--- START ---

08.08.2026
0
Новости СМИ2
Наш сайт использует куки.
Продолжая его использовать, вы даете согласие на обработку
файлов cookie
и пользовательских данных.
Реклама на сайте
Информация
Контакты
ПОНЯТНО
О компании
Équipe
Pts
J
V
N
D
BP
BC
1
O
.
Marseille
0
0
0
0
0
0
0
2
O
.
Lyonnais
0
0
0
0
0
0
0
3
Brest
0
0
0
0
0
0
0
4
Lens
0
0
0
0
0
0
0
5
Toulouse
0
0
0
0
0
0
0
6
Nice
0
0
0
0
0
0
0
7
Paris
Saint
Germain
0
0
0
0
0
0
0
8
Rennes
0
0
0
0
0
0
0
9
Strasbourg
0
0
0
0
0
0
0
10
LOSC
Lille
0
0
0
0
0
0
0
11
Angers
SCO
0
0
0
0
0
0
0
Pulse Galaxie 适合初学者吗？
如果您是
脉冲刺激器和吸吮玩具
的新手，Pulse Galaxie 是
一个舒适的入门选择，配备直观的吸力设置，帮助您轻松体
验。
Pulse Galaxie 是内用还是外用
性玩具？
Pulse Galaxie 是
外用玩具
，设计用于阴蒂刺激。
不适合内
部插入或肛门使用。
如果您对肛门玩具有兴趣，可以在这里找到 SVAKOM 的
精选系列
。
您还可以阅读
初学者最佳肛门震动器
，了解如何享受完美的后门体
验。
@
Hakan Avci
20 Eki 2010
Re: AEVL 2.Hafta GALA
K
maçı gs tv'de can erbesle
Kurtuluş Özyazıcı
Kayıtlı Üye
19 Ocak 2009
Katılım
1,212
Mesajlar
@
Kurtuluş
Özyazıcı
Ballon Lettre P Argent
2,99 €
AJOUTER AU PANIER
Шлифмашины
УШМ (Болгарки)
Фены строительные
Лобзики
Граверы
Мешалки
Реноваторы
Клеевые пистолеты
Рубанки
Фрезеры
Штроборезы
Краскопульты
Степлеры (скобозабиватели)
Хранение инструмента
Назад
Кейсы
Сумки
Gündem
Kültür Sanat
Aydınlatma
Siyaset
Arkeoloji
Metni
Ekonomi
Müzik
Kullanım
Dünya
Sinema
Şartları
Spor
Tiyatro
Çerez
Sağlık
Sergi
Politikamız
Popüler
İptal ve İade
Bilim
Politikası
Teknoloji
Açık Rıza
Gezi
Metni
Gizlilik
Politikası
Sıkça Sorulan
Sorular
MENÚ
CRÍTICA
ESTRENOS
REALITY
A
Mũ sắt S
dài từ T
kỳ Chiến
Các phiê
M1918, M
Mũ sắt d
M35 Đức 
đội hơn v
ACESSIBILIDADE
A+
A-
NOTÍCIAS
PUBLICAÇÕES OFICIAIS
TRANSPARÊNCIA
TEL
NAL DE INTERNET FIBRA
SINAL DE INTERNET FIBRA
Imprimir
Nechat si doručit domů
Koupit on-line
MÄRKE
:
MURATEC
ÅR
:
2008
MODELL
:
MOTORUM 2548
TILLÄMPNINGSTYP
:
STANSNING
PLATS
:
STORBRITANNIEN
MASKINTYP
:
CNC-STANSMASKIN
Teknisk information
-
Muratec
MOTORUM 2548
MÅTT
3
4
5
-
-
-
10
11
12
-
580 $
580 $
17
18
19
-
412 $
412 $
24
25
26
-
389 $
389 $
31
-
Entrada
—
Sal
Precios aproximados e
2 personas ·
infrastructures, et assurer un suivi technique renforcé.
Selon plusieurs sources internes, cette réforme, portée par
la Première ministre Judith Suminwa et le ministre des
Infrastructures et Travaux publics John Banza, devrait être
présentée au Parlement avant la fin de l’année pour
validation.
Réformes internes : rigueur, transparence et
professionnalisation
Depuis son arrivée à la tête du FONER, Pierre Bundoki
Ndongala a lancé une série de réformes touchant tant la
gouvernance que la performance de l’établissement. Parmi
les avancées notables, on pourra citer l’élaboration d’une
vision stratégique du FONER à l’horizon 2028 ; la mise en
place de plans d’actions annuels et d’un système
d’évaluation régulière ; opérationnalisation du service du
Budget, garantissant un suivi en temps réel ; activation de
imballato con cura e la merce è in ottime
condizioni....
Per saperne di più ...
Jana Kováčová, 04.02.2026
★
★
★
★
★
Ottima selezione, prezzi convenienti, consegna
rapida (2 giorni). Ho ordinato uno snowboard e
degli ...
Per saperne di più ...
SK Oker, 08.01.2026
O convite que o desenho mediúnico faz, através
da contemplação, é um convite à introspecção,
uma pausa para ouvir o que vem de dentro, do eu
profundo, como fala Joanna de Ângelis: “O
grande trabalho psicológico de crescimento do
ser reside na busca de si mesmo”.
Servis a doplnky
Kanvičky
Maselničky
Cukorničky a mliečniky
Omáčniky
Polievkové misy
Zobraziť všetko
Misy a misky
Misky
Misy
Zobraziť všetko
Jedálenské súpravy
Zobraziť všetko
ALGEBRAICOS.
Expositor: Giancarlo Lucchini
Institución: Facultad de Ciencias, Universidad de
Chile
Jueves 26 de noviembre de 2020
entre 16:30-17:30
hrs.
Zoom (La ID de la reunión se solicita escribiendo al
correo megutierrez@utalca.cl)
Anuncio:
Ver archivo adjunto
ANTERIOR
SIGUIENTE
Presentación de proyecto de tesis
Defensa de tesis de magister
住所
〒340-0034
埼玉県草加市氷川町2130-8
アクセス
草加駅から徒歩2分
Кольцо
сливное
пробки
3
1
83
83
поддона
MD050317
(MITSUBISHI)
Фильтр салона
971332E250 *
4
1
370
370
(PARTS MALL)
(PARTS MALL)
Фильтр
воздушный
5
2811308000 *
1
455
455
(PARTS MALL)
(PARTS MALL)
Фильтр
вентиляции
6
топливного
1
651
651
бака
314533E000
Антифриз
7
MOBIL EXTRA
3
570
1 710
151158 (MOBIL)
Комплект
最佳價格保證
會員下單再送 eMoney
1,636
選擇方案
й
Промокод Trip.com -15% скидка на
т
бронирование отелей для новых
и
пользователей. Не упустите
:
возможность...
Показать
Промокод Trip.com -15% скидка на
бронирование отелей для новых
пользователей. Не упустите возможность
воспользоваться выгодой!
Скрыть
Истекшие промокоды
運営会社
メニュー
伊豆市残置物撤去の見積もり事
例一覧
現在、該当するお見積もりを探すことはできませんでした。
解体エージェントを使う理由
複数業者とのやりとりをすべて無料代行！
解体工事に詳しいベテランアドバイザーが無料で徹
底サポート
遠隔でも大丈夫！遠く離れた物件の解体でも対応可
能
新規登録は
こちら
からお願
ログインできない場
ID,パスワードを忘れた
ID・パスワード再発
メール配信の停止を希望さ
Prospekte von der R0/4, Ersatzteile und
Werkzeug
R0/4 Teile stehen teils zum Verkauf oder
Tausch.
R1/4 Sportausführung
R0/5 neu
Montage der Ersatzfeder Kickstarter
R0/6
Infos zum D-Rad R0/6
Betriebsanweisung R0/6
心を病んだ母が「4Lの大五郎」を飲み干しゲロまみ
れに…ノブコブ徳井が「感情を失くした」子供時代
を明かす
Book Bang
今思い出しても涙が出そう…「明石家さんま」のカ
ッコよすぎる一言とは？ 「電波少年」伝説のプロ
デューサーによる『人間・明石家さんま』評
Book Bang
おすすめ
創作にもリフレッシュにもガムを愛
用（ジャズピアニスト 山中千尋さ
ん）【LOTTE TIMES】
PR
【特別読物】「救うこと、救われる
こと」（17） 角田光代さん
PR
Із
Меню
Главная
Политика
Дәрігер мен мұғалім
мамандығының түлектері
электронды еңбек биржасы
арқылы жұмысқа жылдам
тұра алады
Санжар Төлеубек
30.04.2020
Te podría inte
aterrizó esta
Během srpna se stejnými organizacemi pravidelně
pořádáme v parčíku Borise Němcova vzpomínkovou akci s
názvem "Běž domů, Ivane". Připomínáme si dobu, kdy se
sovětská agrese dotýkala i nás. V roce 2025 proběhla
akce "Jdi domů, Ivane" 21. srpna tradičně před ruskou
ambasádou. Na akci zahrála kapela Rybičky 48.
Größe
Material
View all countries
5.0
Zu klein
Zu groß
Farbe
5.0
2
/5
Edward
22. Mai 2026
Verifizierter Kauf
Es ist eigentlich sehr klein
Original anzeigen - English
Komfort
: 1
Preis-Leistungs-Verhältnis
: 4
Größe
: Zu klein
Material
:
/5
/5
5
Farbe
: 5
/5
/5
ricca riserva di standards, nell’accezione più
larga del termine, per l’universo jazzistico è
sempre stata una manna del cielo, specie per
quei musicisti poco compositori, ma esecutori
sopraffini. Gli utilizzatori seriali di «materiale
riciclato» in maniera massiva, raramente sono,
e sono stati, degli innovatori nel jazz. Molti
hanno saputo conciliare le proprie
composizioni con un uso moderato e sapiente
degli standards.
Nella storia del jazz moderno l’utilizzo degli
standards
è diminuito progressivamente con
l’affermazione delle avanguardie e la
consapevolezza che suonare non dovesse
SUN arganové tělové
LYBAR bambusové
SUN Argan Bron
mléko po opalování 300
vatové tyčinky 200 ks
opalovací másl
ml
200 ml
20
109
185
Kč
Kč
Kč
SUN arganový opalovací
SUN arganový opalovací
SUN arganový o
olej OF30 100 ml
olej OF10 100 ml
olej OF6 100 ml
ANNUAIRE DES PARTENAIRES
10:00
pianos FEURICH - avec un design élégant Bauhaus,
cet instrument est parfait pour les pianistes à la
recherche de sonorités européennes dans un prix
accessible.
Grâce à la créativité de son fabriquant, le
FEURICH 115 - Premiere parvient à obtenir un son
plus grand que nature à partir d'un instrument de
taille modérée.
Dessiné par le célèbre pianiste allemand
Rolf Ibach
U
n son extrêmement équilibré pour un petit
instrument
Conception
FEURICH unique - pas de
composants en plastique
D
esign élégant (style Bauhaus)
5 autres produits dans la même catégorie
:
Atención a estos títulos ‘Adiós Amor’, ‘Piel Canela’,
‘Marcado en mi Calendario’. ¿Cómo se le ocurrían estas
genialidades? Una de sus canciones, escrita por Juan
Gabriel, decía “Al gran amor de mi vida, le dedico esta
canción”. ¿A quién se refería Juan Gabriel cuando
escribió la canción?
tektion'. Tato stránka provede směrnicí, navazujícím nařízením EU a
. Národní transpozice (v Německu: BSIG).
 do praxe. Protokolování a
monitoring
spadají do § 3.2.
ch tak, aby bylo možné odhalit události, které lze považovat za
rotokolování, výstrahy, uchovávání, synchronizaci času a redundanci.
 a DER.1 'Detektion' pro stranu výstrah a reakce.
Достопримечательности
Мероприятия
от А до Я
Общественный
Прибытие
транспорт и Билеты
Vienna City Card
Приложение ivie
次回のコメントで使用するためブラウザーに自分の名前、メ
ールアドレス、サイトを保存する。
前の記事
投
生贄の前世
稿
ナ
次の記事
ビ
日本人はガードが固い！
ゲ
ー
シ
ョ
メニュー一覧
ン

--- END ---

EXERCISE INSTRUCTIONS:
Which of the lines in the material above contain "degli"? Copy each one out.

EXPECTED OUTPUT:
degli ...
e sono stati, degli innovatori nel jazz. Molti
degli standards.
Nella storia del jazz moderno l’utilizzo degli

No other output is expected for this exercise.